Question

find the velocity of an electron emitted by a metal whose threshold frequency is 2.4×10^14 when it is exposed to visible light of wavelenght 4.80×10^-7m

Answer 1

Using the Einstein’s photoelectric equation

According to the Einstein's photoelectric equation, energy required to emit an electron form the metal surface is equal sum of the minimum energy (called as threshold energy) to overcome the force of attraction and maximum Kinetic energy of the electron.

So,

E= W + K.E. .....(1)

E is the energy of photo. i.e. E= hv [ where h is Planck's constant i.e. 6.626x10^-34 J-s]
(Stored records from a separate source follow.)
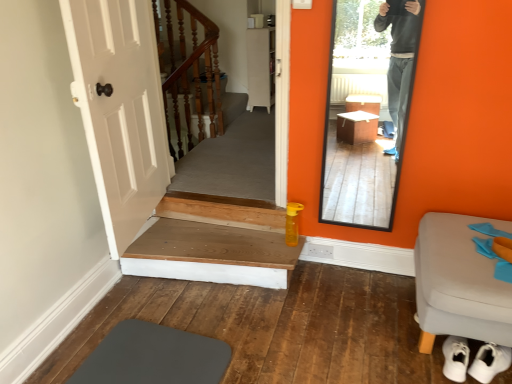 Question: From the image's perspective, is white fabric stool at lower right located above wooden at upper left, arranged as the 1th stairs when viewed from the back?

Choices:
 (A) yes
 (B) no

Answer: (B)

Question: From a real-world perspective, is white fabric stool at lower right over wooden at upper left, the 2th stairs from the bottom?

Choices:
 (A) yes
 (B) no

Answer: (B)

Question: Can you confirm if white fabric stool at lower right is shorter than wooden at upper left, which is the 1th stairs in top-to-bottom order?

Choices:
 (A) yes
 (B) no

Answer: (A)

Question: Can you confirm if white fabric stool at lower right is wider than wooden at upper left, arranged as the 1th stairs when viewed from the back?

Choices:
 (A) yes
 (B) no

Answer: (A)

Question: Does white fabric stool at lower right turn towards wooden at upper left, which is counted as the second stairs, starting from the front?

Choices:
 (A) yes
 (B) no

Answer: (B)

Question: Do you think white matte cabinet at center is within wooden at upper left, which is counted as the second stairs, starting from the front, or outside of it?

Choices:
 (A) inside
 (B) outside

Answer: (B)

Question: Is white matte cabinet at center bigger or smaller than wooden at upper left, arranged as the 1th stairs when viewed from the back?

Choices:
 (A) big
 (B) small

Answer: (A)

Question: From a real-world perspective, is white matte cabinet at center above or below wooden at upper left, arranged as the 1th stairs when viewed from the back?

Choices:
 (A) below
 (B) above

Answer: (A)

Question: Considering the positions of white matte cabinet at center and wooden at upper left, which is the 1th stairs in top-to-bottom order, in the image, is white matte cabinet at center taller or shorter than wooden at upper left, which is the 1th stairs in top-to-bottom order,?

Choices:
 (A) short
 (B) tall

Answer: (A)

Question: Is wooden at upper left, which is the 1th stairs in top-to-bottom order, wider or thinner than clear glass mirror at right?

Choices:
 (A) wide
 (B) thin

Answer: (A)

Question: Choose the correct answer: Is wooden at upper left, which is the 1th stairs in top-to-bottom order, inside clear glass mirror at right or outside it?

Choices:
 (A) outside
 (B) inside

Answer: (A)

Question: Is point (199, 76) closer or farther from the camera than point (396, 44)?

Choices:
 (A) closer
 (B) farther

Answer: (B)

Question: From a real-world perspective, is wooden at upper left, arranged as the 1th stairs when viewed from the back, physically located above or below clear glass mirror at right?

Choices:
 (A) above
 (B) below

Answer: (A)

Question: Relative to wooden at upper left, arranged as the 1th stairs when viewed from the back, is wooden at bottom, placed as the 1th stairs when sorted from bottom to top, in front or behind?

Choices:
 (A) front
 (B) behind

Answer: (A)

Question: Is wooden at bottom, placed as the 1th stairs when sorted from bottom to top, taller or shorter than wooden at upper left, the 2th stairs from the bottom?

Choices:
 (A) short
 (B) tall

Answer: (A)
W = work fuction or threshold energy. That is W = hv_o

K.E. = Kinetic energy = (1/2) mv²

Putting All these in (1),

hv = hv_o + (1/2) mv²  ....(2)

From the question we know,

v_o = 2.4x10¹⁴ s^-1

wavelength = 4.80x10^-7 m

So, we can find the v

As, v = velocity of light/ wavelength of light ....(3)

velocity of light (c) = 3x10⁸ m/s

Putting these value in (3), we get

v = 3x10⁸ / 4.80x10^-7 = 6.25x10¹⁴ s^-1

mass of electron (m) = 9.1x10^-31 kg

Now, put the value of v and v_o to equation (2)

6.626x10^-34 x 6.25x10¹⁴ = 6.626x10^-34 x 2.4x10¹⁴ + (1/2) x (9.1x10^-31) x v²

Solving this equation, we will get the velocity of an electron emitted.

v² = [2 x 6.626x10^-34 x 10¹⁴ (6.25 -2.4)] / (9.1x10^-31)

v² = 5.6 x 10¹¹

v = 7.48x10⁵ m/s

velocity of an electron emitted by a metal is 7.48x10⁵ m/s.